A practical implementation usually starts with four steps:

  • List all identity sources across cloud, on-premises, SaaS, legacy applications, and operational tooling.
  • Mark each source as authoritative, derivative, or observational.
  • Define the relationship types the graph must preserve, such as account-to-user, role-to-entitlement, or group-to-application.
  • Document refresh frequency, ownership, and exception handling for each source.

For non-human identities, this step is even more important because service accounts, API keys, workload identities, and automation tokens often live outside the IAM tools security teams expect. The 52 NHI Breaches Analysis shows that identity failures are frequently tied to poor visibility and weak lifecycle control, not just broken authentication. A graph can help reveal hidden dependencies, but only if the underlying feeds include the systems where those NHIs are actually created, rotated, and revoked.

Current guidance suggests using the graph to express governance relationships, not to replace source systems. That means preserving provenance on every node and edge so reviewers can tell whether a relationship came from HR, an IdP, a cloud control plane, or a manually curated exception. It also means excluding speculative joins that cannot be defended during audit or incident response. These controls tend to break down when legacy applications expose no dependable APIs or when access is granted through ad hoc admin workflows, because the graph then reflects partial truth rather than authoritative state.

Common Variations and Edge Cases

Tighter graph governance often increases integration overhead, requiring organisations to balance modelling precision against the cost of maintaining source trust. That tradeoff becomes more visible in hybrid environments, where one platform may own user lifecycle data while another owns entitlements, approvals, or workload credentials.

There is no universal standard for this yet, but best practice is evolving around a small set of defensible principles. Some organisations begin with human identities and core enterprise applications, then add NHIs and infrastructure identities once source quality is proven. Others model high-risk relationships first, such as privileged access, inherited admin rights, or third-party service accounts. Either approach can work if the team can explain why each data source belongs in the graph and what control decision it supports.

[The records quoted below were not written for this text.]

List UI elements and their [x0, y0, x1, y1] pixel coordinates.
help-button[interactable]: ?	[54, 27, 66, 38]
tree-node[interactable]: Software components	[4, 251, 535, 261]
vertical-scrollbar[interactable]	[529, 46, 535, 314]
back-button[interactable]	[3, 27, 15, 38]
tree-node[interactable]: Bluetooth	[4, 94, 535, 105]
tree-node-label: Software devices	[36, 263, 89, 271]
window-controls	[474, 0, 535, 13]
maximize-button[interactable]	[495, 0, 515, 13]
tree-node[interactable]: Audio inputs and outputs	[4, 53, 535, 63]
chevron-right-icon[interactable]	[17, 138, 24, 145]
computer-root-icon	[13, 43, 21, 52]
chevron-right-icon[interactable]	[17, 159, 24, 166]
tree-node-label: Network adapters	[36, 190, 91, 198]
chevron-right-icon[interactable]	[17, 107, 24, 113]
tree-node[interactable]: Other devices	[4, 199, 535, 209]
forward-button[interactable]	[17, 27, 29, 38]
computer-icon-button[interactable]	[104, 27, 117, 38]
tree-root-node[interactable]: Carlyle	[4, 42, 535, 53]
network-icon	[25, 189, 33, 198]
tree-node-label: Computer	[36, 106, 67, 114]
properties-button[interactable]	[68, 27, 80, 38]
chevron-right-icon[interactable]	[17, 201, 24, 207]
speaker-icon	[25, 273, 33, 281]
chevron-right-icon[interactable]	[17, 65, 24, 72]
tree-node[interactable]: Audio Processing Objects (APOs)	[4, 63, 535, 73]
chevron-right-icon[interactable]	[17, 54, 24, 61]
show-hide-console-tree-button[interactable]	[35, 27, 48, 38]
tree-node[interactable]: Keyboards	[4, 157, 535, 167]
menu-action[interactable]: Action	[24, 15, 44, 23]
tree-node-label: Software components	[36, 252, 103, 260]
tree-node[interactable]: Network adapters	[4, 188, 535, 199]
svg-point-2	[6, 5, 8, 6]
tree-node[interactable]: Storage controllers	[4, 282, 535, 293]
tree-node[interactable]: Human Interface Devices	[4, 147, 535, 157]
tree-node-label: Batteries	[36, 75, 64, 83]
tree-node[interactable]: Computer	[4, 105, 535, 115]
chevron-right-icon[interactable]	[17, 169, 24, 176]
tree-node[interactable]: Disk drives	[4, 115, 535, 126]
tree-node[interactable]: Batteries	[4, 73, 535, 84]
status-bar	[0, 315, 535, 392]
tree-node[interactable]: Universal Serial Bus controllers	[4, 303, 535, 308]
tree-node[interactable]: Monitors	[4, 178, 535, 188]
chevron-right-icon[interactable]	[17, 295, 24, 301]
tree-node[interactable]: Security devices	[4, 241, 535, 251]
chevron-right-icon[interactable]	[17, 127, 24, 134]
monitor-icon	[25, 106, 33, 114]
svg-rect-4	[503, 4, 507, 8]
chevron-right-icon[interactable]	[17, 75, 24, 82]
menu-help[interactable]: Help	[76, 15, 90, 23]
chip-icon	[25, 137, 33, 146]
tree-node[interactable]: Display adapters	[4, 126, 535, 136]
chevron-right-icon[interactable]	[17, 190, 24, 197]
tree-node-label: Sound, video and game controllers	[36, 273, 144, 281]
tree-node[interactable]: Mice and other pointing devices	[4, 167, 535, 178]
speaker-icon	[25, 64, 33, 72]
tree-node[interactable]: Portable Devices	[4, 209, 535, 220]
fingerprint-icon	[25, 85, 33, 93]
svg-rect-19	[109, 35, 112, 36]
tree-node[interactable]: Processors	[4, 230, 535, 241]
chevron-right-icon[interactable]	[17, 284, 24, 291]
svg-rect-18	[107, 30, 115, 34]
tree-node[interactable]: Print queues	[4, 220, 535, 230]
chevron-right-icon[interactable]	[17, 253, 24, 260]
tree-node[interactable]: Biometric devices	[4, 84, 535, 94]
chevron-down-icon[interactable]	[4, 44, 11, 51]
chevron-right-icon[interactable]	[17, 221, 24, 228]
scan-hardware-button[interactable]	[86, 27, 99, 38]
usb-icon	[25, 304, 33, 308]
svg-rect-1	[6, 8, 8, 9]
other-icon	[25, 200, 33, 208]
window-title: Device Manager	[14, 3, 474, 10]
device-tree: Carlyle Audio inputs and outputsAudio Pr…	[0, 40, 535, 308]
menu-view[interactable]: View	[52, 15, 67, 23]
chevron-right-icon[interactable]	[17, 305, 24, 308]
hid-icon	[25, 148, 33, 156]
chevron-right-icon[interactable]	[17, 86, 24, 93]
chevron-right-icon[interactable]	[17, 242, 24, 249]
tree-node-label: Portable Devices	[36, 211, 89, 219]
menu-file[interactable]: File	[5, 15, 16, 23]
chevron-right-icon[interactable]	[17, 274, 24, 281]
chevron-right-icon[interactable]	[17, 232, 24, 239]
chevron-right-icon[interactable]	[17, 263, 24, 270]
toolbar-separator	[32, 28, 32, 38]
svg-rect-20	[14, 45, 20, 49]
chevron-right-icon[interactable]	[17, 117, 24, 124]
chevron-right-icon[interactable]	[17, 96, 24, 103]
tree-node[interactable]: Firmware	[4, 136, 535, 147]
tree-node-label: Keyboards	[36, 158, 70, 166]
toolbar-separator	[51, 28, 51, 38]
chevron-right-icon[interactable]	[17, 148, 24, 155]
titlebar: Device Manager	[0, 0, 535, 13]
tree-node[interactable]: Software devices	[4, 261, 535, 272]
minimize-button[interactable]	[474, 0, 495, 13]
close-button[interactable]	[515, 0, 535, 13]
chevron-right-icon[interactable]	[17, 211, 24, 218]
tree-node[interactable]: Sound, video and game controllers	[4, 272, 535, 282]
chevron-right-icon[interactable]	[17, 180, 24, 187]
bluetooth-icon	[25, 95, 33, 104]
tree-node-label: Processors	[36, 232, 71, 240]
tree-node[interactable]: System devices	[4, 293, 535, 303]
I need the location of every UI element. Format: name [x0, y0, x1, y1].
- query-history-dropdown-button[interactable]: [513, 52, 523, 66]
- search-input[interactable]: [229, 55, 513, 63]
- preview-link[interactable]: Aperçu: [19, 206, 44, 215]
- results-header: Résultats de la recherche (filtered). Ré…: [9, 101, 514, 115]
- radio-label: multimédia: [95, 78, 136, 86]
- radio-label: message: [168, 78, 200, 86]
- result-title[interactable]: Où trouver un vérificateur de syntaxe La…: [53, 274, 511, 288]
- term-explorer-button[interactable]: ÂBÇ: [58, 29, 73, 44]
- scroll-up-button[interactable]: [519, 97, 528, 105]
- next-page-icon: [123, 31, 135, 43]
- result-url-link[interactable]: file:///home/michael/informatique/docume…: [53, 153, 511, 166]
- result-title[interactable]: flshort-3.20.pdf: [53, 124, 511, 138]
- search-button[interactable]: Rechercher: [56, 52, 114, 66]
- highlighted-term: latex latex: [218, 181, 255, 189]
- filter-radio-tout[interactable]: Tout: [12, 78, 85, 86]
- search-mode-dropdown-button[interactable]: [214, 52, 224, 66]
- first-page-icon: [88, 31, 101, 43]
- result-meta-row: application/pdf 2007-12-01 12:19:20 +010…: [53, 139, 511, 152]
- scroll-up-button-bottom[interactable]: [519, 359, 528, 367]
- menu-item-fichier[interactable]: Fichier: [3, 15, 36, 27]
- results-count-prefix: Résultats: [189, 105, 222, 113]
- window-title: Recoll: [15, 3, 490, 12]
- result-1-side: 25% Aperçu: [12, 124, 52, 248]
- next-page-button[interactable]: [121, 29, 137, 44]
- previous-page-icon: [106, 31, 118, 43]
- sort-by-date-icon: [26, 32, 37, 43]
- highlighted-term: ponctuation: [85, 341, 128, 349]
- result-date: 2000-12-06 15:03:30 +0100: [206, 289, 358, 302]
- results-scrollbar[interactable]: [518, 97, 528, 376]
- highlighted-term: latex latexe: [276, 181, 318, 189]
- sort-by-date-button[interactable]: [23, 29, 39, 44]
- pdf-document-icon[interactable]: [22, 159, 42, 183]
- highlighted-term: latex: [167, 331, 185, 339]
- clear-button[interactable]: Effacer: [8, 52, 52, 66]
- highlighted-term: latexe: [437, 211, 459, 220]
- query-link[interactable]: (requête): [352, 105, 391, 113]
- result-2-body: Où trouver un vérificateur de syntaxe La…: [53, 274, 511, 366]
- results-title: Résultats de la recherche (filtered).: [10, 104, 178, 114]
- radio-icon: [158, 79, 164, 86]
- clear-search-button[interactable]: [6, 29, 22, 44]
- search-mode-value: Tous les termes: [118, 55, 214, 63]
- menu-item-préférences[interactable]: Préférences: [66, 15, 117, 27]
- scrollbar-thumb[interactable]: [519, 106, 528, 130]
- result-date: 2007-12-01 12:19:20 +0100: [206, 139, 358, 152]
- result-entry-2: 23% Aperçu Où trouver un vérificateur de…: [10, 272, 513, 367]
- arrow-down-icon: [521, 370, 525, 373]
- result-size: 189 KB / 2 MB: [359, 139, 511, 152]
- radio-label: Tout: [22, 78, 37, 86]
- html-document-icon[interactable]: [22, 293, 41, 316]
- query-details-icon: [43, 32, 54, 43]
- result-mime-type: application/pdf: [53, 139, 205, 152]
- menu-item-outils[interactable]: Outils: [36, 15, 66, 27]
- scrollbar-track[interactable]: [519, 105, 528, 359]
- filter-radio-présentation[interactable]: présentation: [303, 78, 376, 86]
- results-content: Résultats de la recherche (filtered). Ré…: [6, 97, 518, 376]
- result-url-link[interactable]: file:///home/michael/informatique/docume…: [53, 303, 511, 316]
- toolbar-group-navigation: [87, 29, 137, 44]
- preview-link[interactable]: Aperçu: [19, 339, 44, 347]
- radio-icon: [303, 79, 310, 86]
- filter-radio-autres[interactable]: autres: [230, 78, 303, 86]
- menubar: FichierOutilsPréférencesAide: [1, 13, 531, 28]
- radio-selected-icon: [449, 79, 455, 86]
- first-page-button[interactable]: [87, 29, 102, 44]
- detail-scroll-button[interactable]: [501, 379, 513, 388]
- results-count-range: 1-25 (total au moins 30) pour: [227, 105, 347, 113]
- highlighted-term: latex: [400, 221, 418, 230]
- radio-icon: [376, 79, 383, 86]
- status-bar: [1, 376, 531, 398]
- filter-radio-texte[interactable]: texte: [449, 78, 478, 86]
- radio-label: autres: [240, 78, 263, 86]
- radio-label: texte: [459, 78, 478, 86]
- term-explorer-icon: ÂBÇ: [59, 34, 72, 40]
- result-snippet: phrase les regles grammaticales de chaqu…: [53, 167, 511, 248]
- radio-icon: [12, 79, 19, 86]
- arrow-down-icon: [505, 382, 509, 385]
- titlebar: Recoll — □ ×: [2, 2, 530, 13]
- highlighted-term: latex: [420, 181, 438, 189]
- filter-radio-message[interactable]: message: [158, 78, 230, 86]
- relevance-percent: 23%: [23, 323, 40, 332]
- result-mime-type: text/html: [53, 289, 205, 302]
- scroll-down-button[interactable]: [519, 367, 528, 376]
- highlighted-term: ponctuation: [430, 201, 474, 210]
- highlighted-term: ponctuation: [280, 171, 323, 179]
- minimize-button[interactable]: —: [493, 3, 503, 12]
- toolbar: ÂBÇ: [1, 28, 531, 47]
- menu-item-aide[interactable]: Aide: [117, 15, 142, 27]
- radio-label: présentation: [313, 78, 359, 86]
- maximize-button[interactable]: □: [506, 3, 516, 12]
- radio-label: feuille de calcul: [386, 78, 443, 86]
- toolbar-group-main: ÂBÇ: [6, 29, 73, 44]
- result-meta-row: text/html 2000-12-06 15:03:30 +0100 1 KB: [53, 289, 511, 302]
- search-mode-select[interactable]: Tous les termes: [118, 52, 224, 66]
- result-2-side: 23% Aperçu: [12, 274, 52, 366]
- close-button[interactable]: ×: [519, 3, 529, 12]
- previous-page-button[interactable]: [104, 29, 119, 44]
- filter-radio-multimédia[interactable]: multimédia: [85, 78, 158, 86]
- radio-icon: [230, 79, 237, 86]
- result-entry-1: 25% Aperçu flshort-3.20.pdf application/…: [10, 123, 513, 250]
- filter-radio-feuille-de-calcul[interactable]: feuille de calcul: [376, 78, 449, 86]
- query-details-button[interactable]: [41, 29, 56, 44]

Edge cases include mergers, shadow IT, outsourced operations, and temporary integrations created during incident response. In those environments, the graph should record uncertainty rather than invent certainty. If a relationship cannot be validated, it should be flagged as untrusted or provisional, not treated as governed fact. That is the difference between a useful identity model and a polished blind spot. NHI Management Group’s Top 10 NHI Issues highlights why incomplete visibility and excessive privilege often persist together, and why source coverage must be settled before graph expansion.

Standards & Framework Alignment

This section maps relevant standards and security frameworks to the operational risks and controls described in this guidance.

OWASP Non-Human Identity Top 10 address the attack and risk surface, while NIST CSF 2.0 and NIST AI RMF set the governance and control requirements practitioners need to meet.

Framework Control / Reference Relevance
NIST CSF 2.0 ID.AM-1 Identity source inventory is core to understanding assets and dependencies.
OWASP Non-Human Identity Top 10 NHI-01 Graph models fail if NHI sources are incomplete or untrusted.
NIST AI RMF Graph identity models need governance over data quality and traceability.

Inventory authoritative identity sources first, then map each feed to the control decisions it can support.